C’est qu’entre temps, avec toujours plus de force au fil des pages, la deuxième voix du roman a pris son essor : figurant uniquement sous forme de lettres et de rapports adressés à son commanditaire, l’espion et infiltrateur catholique « Q » (pour Qohélet, pseudonyme renvoyant au livre de l’Ecclésiaste) décrit patiemment au cardinal Carafa, animateur de la frange plus dure de l’église catholique (il sera l’instigateur de la création de l’Inquisition romaine en 1542 avant de devenir le pape Paul IV, l’un des plus féroces de l’histoire, en 1555), les signaux d’alerte sur les activistes protestants et anabaptistes les plus menaçants, œuvrant surtout, en véritable agent provocateur, à trahir et faire échouer de l’intérieur les mouvements les plus dangereux pour la papauté et pour les puissants de ce monde, jusqu’aux confrontations finales quand le narrateur aura enfin réalisé le rôle de cette ombre secrète qui traqua ses actions et celles de ses compagnons pendant plus de trente ans…

Roman d’une rare puissance et d’une extrême ambition, donc, recourant à la fois à une recherche minutieuse et à un jeu subtil d’anachronismes « étudiés » et de langages virtuoses, pour donner un sens inhabituel à une période historique d’une part, et pour indiquer par analogie de possibles mécanismes de lutte contemporaine, d’autre part.

Roman dont on ne peut qu’attendre avec impatience la réédition, et pourquoi pas dans une nouvelle traduction française qui, à l’instar de la magnifique traduction anglaise de Shaun Whiteside, serait davantage fidèle aux recherches langagières et à la langue bien particulière du collectif bolognais.

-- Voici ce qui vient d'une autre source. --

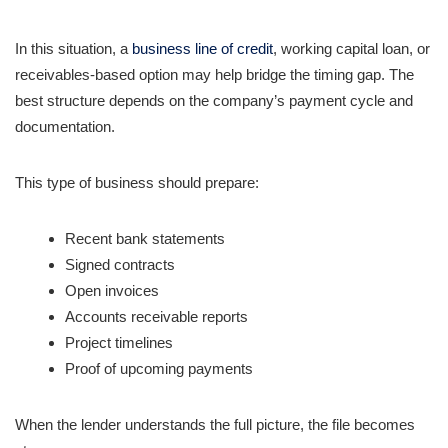
In this situation, a
business line of credit
, working capital loan, or
receivables-based option may help bridge the timing gap. The
best structure depends on the company’s payment cycle and
documentation.
This type of business should prepare:
Recent bank statements
Signed contracts
Open invoices
Accounts receivable reports
Project timelines
Proof of upcoming payments
When the lender understands the full picture, the file becomes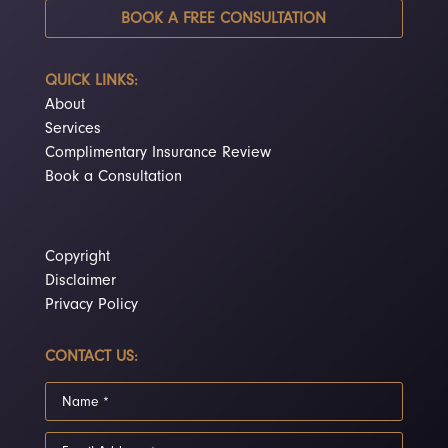
BOOK A FREE CONSULTATION
QUICK LINKS:
About
Services
Complimentary Insurance Review
Book a Consultation
Copyright
Disclaimer
Privacy Policy
CONTACT US: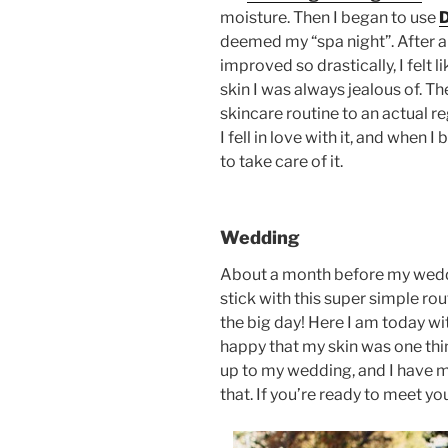
moisture. Then I began to use
deemed my “spa night”. After a
improved so drastically, I felt l
skin I was always jealous of. T
skincare routine to an actual 
I fell in love with it, and when I
to take care of it.
Wedding
About a month before my wedding
stick with this super simple ro
the big day! Here I am today wit
happy that my skin was one thin
up to my wedding, and I have m
that. If you’re ready to meet y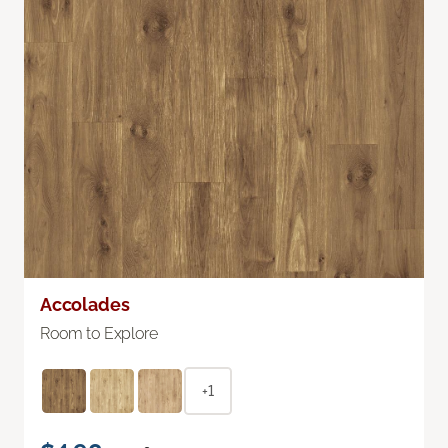
Accolades
Room to Explore
+1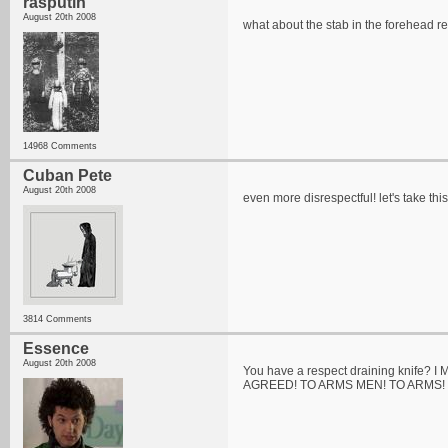
rasputin
August 20th 2008
what about the stab in the forehead re
14968 Comments
Cuban Pete
August 20th 2008
even more disrespectful! let's take thi
3814 Comments
Essence
August 20th 2008
You have a respect draining knife? I 
AGREED! TO ARMS MEN! TO ARMS!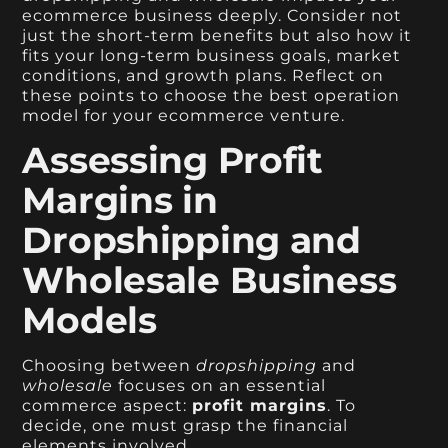
ecommerce business deeply. Consider not
just the short-term benefits but also how it
fits your long-term business goals, market
conditions, and growth plans. Reflect on
these points to choose the best operation
model for your ecommerce venture.
Assessing Profit
Margins in
Dropshipping and
Wholesale Business
Models
Choosing between
dropshipping
and
wholesale
focuses on an essential
commerce aspect:
profit margins
. To
decide, one must grasp the financial
elements involved.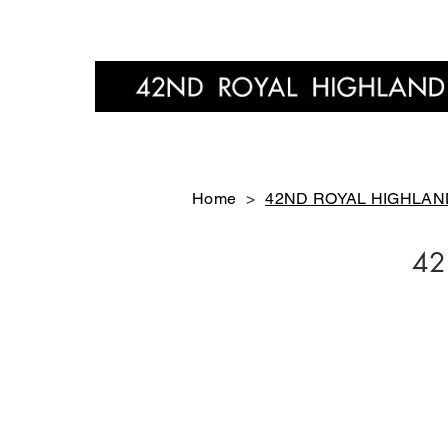
Home
Home
>
42ND ROYAL HIGHLAND 
42
FT4901-01
FT4901-11
￥24,200-
￥24,200-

Il est écrit sur la première page : dans la fresque, je suis l’une des figures à l’arrière-plan.
Une écriture soignée, minuscule, sans la moindre bavure, formant des lieux, des dates, des réflexions. C’est le carnet des derniers jours convulsifs.
Les lettres sont vieillies et jaunies, poussières de décennies passées.
La pièce de monnaie du royaume des fous se balance sur ma poitrine, symbole de l’éternelle oscillation des fortunes humaines.
Le livre, le dernier exemplaire rescapé peut-être, n’a plus été ouvert.
Les noms sont des noms de morts. Les miens, et ceux des hommes qui ont parcouru ces sentiers tortueux.
Les années que nous avons vécues ont enseveli à jamais l’innocence du monde.
Je vous ai promis de ne pas oublier.
Je vous ai mis à l’abri dans ma mémoire.
Je veux tout maîtriser depuis le début, les détails, le hasard, le flux des événements. Avant que le recul ne brouille mon regard, émoussant le vacarme des voix, des armes, des bataillons, atténuant les rires et les cris. Et pourtant, seul le recul autorise à remonter à un début probable.